→ Your objective
Data follows below. Repeat exactly the lines between the line holding "Turon Crosa Isaac" and the line holding "Schritt 3: Passen", inclusive, and nothing more; drop pictures.

(Collected data)
BEGIN
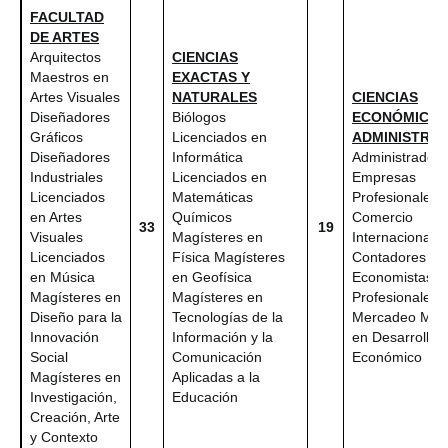
FACULTAD
DE ARTES
Arquitectos
CIENCIAS
Maestros en
EXACTAS Y
Artes Visuales
NATURALES
CIENCIAS
Diseñadores
Biólogos
ECONÓMICAS
Gráficos
Licenciados en
ADMINISTRAT
Diseñadores
Informática
Administradore
Industriales
Licenciados en
Empresas
Licenciados
Matemáticas
Profesionales 
en Artes
Químicos
Comercio
33
19
Visuales
Magísteres en
Internacional
Licenciados
Física Magísteres
Contadores Pú
en Música
en Geofísica
Economistas
Magísteres en
Magísteres en
Profesionales 
Diseño para la
Tecnologías de la
Mercadeo Magí
Innovación
Información y la
en Desarrollo
Social
Comunicación
Económico
Magísteres en
Aplicadas a la
Investigación,
Educación
Creación, Arte
y Contexto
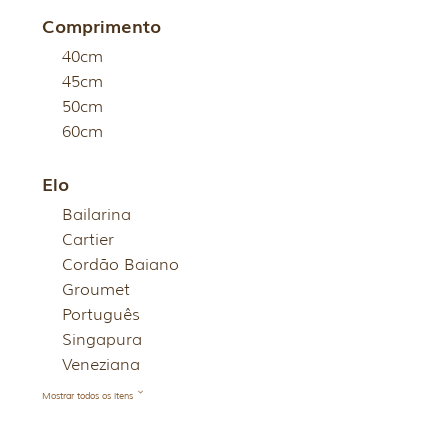
Comprimento
40cm
45cm
50cm
60cm
Elo
Bailarina
Cartier
Cordão Baiano
Groumet
Português
Singapura
Veneziana
Mostrar todos os itens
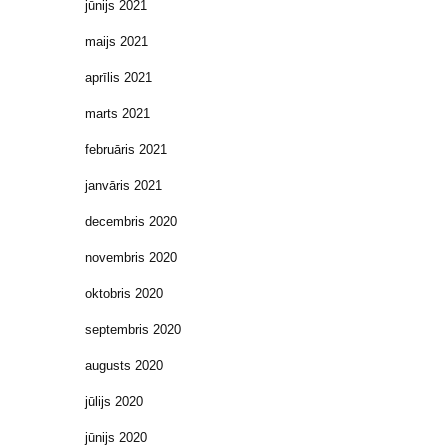
jūnijs 2021
maijs 2021
aprīlis 2021
marts 2021
februāris 2021
janvāris 2021
decembris 2020
novembris 2020
oktobris 2020
septembris 2020
augusts 2020
jūlijs 2020
jūnijs 2020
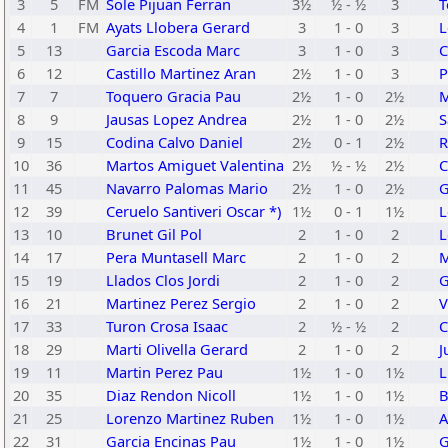
3
5
FM
Sole Pijuan Ferran
3½
½ - ½
3
T
4
1
FM
Ayats Llobera Gerard
3
1 - 0
3
L
5
13
Garcia Escoda Marc
3
1 - 0
3
C
6
12
Castillo Martinez Aran
2½
1 - 0
3
P
7
7
Toquero Gracia Pau
2½
1 - 0
2½
M
8
9
Jausas Lopez Andrea
2½
1 - 0
2½
S
9
15
Codina Calvo Daniel
2½
0 - 1
2½
R
10
36
Martos Amiguet Valentina
2½
½ - ½
2½
C
11
45
Navarro Palomas Mario
2½
1 - 0
2½
G
12
39
Ceruelo Santiveri Oscar *)
1½
0 - 1
1½
L
13
10
Brunet Gil Pol
2
1 - 0
2
L
14
17
Pera Muntasell Marc
2
1 - 0
2
M
15
19
Llados Clos Jordi
2
1 - 0
2
G
16
21
Martinez Perez Sergio
2
1 - 0
2
V
17
33
Turon Crosa Isaac
2
½ - ½
2
C
18
29
Marti Olivella Gerard
2
1 - 0
2
J
19
11
Martin Perez Pau
1½
1 - 0
1½
L
20
35
Diaz Rendon Nicoll
1½
1 - 0
1½
B
21
25
Lorenzo Martinez Ruben
1½
1 - 0
1½
A
22
31
Garcia Encinas Pau
1½
1 - 0
1½
G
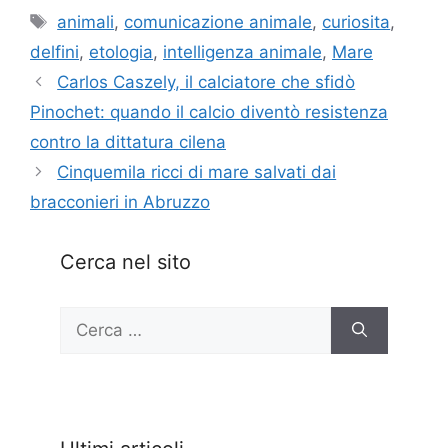
Tag
animali
,
comunicazione animale
,
curiosita
,
delfini
,
etologia
,
intelligenza animale
,
Mare
Carlos Caszely, il calciatore che sfidò
Pinochet: quando il calcio diventò resistenza
contro la dittatura cilena
Cinquemila ricci di mare salvati dai
bracconieri in Abruzzo
Cerca nel sito
Ricerca
per:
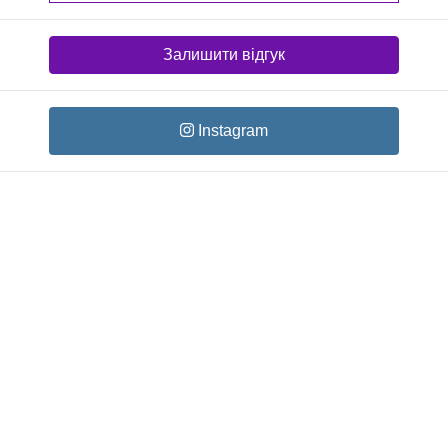
Залишити відгук
Instagram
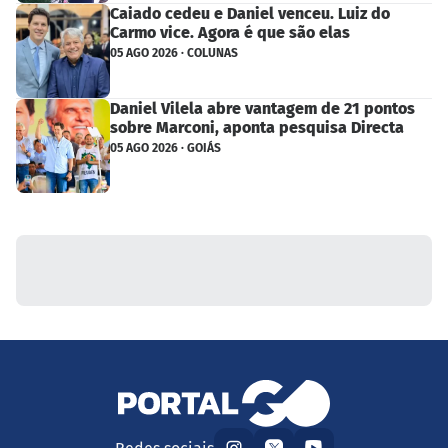
Caiado cedeu e Daniel venceu. Luiz do
Carmo vice. Agora é que são elas
05 AGO 2026 · COLUNAS
Daniel Vilela abre vantagem de 21 pontos
sobre Marconi, aponta pesquisa Directa
05 AGO 2026 · GOIÁS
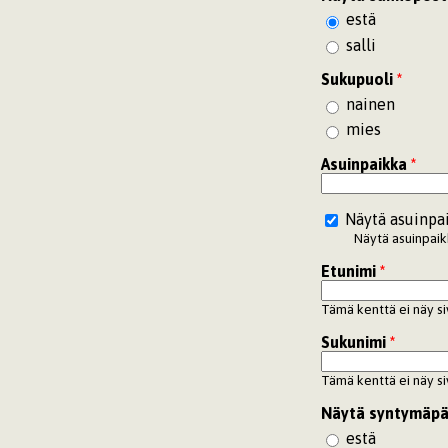
estä
salli
Sukupuoli
*
nainen
mies
Asuinpaikka
*
Näytä asuinpa
Näytä asuinpaikk
Etunimi
*
Tämä kenttä ei näy si
Sukunimi
*
Tämä kenttä ei näy si
Näytä syntymäpä
estä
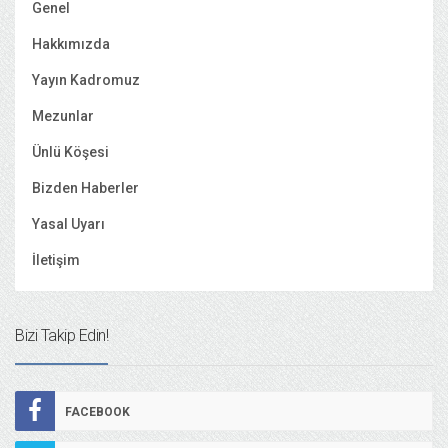
Genel
Hakkımızda
Yayın Kadromuz
Mezunlar
Ünlü Köşesi
Bizden Haberler
Yasal Uyarı
İletişim
Bizi Takip Edin!
FACEBOOK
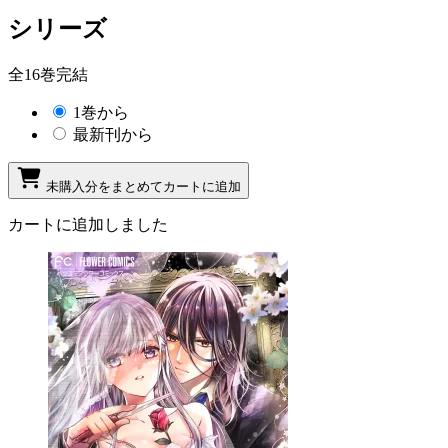
シリーズ
全16巻完結
1巻から
最新刊から
未購入分をまとめてカートに追加
カートに追加しました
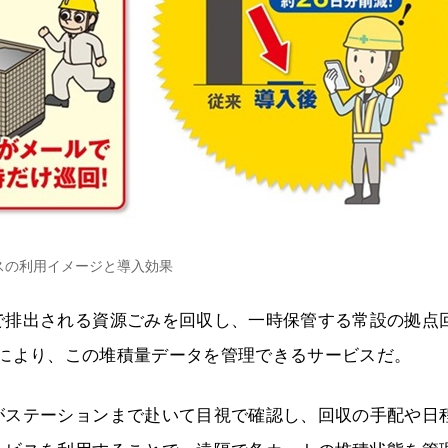
スの利用イメージと導入効果
で排出される資源ごみを回収し、一時保管する常設の拠点
線通信により、この堆積量データを管理できるサービスだ。
がステーションまで赴いて目視で確認し、回収の手配や日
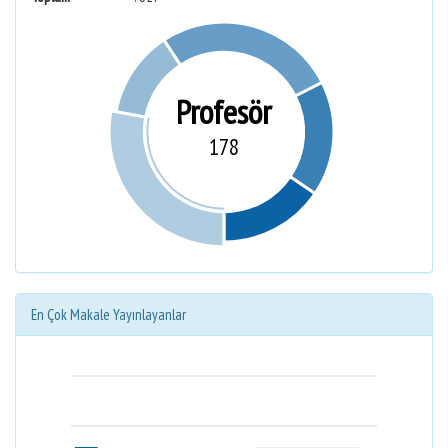
Profesör
178
En Çok Makale Yayınlayanlar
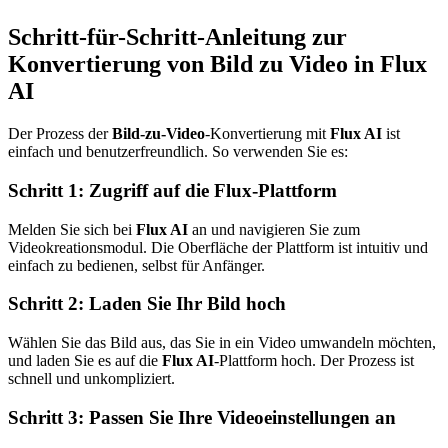
Schritt-für-Schritt-Anleitung zur
Konvertierung von Bild zu Video in Flux
AI
Der Prozess der
Bild-zu-Video
-Konvertierung mit
Flux AI
ist
einfach und benutzerfreundlich. So verwenden Sie es:
Schritt 1: Zugriff auf die Flux-Plattform
Melden Sie sich bei
Flux AI
an und navigieren Sie zum
Videokreationsmodul. Die Oberfläche der Plattform ist intuitiv und
einfach zu bedienen, selbst für Anfänger.
Schritt 2: Laden Sie Ihr Bild hoch
Wählen Sie das Bild aus, das Sie in ein Video umwandeln möchten,
und laden Sie es auf die
Flux AI
-Plattform hoch. Der Prozess ist
schnell und unkompliziert.
Schritt 3: Passen Sie Ihre Videoeinstellungen an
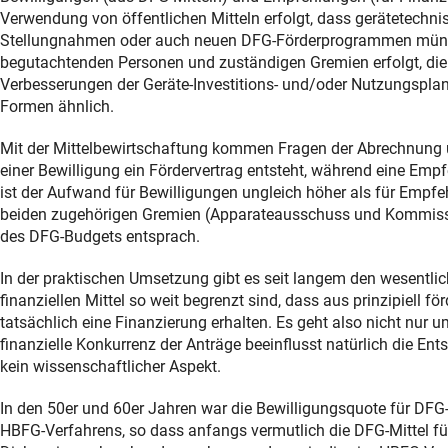
Verwendung von öffentlichen Mitteln erfolgt, dass gerätetechnis
Stellungnahmen oder auch neuen DFG-Förderprogrammen münden
begutachtenden Personen und zuständigen Gremien erfolgt, die 
Verbesserungen der Geräte-Investitions- und/oder Nutzungsplanu
Formen ähnlich.
Mit der Mittelbewirtschaftung kommen Fragen der Abrechnung u
einer Bewilligung ein Fördervertrag entsteht, während eine Empf
ist der Aufwand für Bewilligungen ungleich höher als für Em
beiden zugehörigen Gremien (Apparateausschuss und Kommissio
des DFG-Budgets entsprach.
In der praktischen Umsetzung gibt es seit langem den wesentlic
finanziellen Mittel so weit begrenzt sind, dass aus prinzipiel
tatsächlich eine Finanzierung erhalten. Es geht also nicht nur u
finanzielle Konkurrenz der Anträge beeinflusst natürlich die En
kein wissenschaftlicher Aspekt.
In den 50er und 60er Jahren war die Bewilligungsquote für DFG
HBFG-Verfahrens, so dass anfangs vermutlich die DFG-Mittel fü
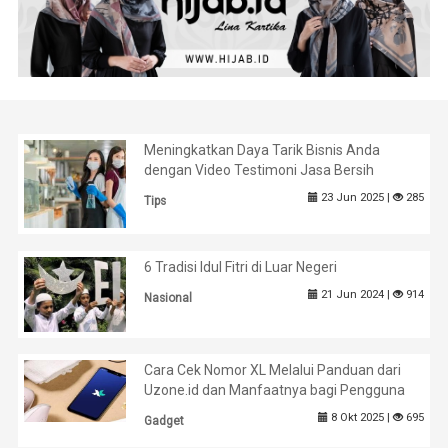
Meningkatkan Daya Tarik Bisnis Anda
dengan Video Testimoni Jasa Bersih
23 Jun 2025 |
285
Tips
6 Tradisi Idul Fitri di Luar Negeri
21 Jun 2024 |
914
Nasional
Cara Cek Nomor XL Melalui Panduan dari
Uzone.id dan Manfaatnya bagi Pengguna
8 Okt 2025 |
695
Gadget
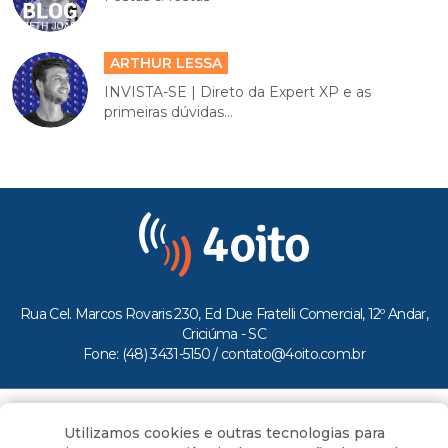
ARTHUR LESSA
INVISTA-SE | Direto da Expert XP e as
primeiras dúvidas...
Rua Cel. Marcos Rovaris 230, Ed Due Fratelli Comercial, 12º Andar,
Criciúma - SC
Fone: (48) 3431-5150 /
contato@4oito.com.br
Copyright © 2026.
Utilizamos cookies e outras tecnologias para
Todos os direitos reservados ao Portal 4oito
END
→ Problem solution
Turon Crosa Isaac
2
½ - ½
2
C
18
29
Marti Olivella Gerard
2
1 - 0
2
J
19
11
Martin Perez Pau
1½
1 - 0
1½
L
20
35
Diaz Rendon Nicoll
1½
1 - 0
1½
B
21
25
Lorenzo Martinez Ruben
1½
1 - 0
1½
A
22
31
Garcia Encinas Pau
1½
1 - 0
1½
G
Tag
animali
,
comunicazione animale
,
curiosita
,
delfini
,
etologia
,
intelligenza animale
,
Mare
Carlos Caszely, il calciatore che sfidò
Pinochet: quando il calcio diventò resistenza
contro la dittatura cilena
Cinquemila ricci di mare salvati dai
bracconieri in Abruzzo
Cerca nel sito
Ricerca
per:
Залишити відгук
Instagram
Caiado cedeu e Daniel venceu. Luiz do
Carmo vice. Agora é que são elas
05 AGO 2026 · COLUNAS
Daniel Vilela abre vantagem de 21 pontos
sobre Marconi, aponta pesquisa Directa
05 AGO 2026 · GOIÁS
estä
salli
Sukupuoli
*
nainen
mies
Asuinpaikka
*
Näytä asuinpa
Näytä asuinpaikk
Etunimi
*
Tämä kenttä ei näy si
Sukunimi
*
Tämä kenttä ei näy si
Näytä syntymäpä
estä
Genel
Hakkımızda
Yayın Kadromuz
Mezunlar
Ünlü Köşesi
Bizden Haberler
Yasal Uyarı
İletişim
Bizi Takip Edin!
FACEBOOK
シリーズ
全16巻完結
1巻から
最新刊から
未購入分をまとめてカートに追加
カートに追加しました
スの利用イメージと導入効果
で排出される資源ごみを回収し、一時保管する常設の拠点
線通信により、この堆積量データを管理できるサービスだ。
がステーションまで赴いて目視で確認し、回収の手配や日
Profesör
178
En Çok Makale Yayınlayanlar
Schritt-für-Schritt-Anleitung zur
Konvertierung von Bild zu Video in Flux
AI
Der Prozess der
Bild-zu-Video
-Konvertierung mit
Flux AI
ist
einfach und benutzerfreundlich. So verwenden Sie es:
Schritt 1: Zugriff auf die Flux-Plattform
Melden Sie sich bei
Flux AI
an und navigieren Sie zum
Videokreationsmodul. Die Oberfläche der Plattform ist intuitiv und
einfach zu bedienen, selbst für Anfänger.
Schritt 2: Laden Sie Ihr Bild hoch
Wählen Sie das Bild aus, das Sie in ein Video umwandeln möchten,
und laden Sie es auf die
Flux AI
-Plattform hoch. Der Prozess ist
schnell und unkompliziert.
Schritt 3: Passen Sie Ihre Videoeinstellungen an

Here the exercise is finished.